Top of Given records

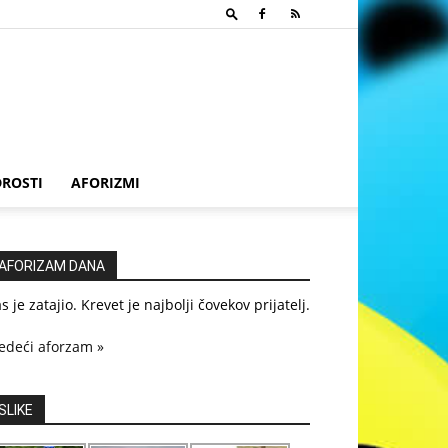
ROSTI
AFORIZMI
AFORIZAM DANA
s je zatajio. Krevet je najbolji čovekov prijatelj.
edeći aforzam »
SLIKE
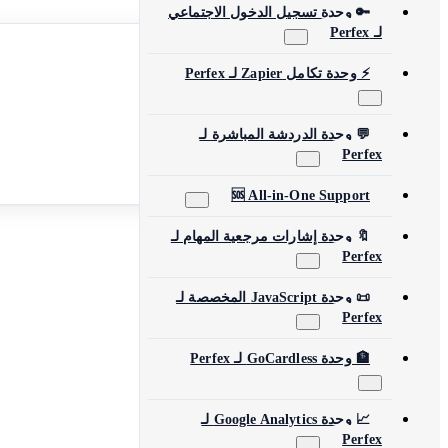
العربية
🔑 وحدة تسجيل الدخول الاجتماعي
لـ Perfex
English
Español
Français
⚡ وحدة تكامل Zapier لـ Perfex
Deutsch
Português
العربية
💬 وحدة الدردشة المباشرة لـ
简体中文
日本語
Perfex
Русский
Türkçe
🆘 All-in-One Support
استعراض جميع المنتجات
🔖 وحدة إشارات مرجعية المهام لـ
Perfex
📜 وحدة JavaScript المخصصة لـ
Perfex
🏦 وحدة GoCardless لـ Perfex
📈 وحدة Google Analytics لـ
Perfex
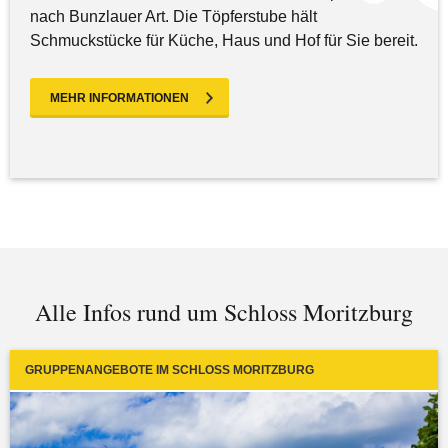
nach Bunzlauer Art. Die Töpferstube hält
Schmuckstücke für Küche, Haus und Hof für Sie bereit.
MEHR INFORMATIONEN
Alle Infos rund um Schloss Moritzburg
GRUPPENANGEBOTE IM SCHLOSS MORITZBURG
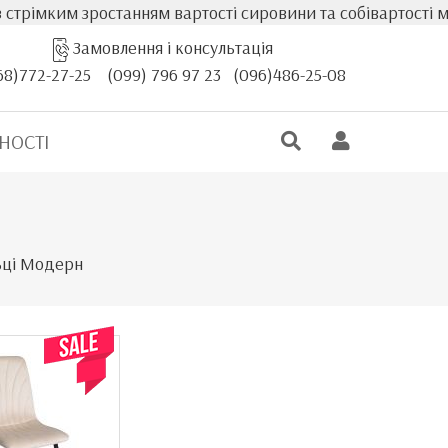
стрімким зростанням вартості сировини та собівартості ме
Замовлення і консультація
68)772-27-25
(099) 796 97 23
(096)486-25-08
НОСТІ
льці Модерн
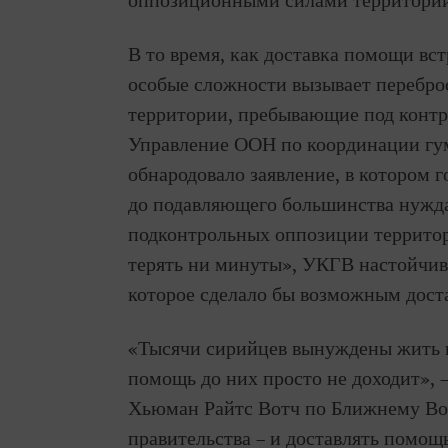
оппозиционными силами территори
В то время, как доставка помощи вст
особые сложности вызывает перебро
территории, пребывающие под контро
Управление ООН по координации гу
обнародовало заявление, в котором 
до подавляющего большинства нужд
подконтрольных оппозиции территор
терять ни минуты», УКГВ настойчив
которое сделало бы возможным дост
«Тысячи сирийцев вынуждены жить в
помощь до них просто не доходит», 
Хьюман Райтс Вотч по Ближнему Вос
правительства – и доставлять помо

Bottom of Given records

> Exercise requirements:
Reproduce every line of the records containing the string "وحدة".

> Expected output:
🔑 وحدة تسجيل الدخول الاجتماعي
⚡ وحدة تكامل Zapier لـ Perfex
💬 وحدة الدردشة المباشرة لـ
🔖 وحدة إشارات مرجعية المهام لـ
📜 وحدة JavaScript المخصصة لـ
🏦 وحدة GoCardless لـ Perfex
📈 وحدة Google Analytics لـ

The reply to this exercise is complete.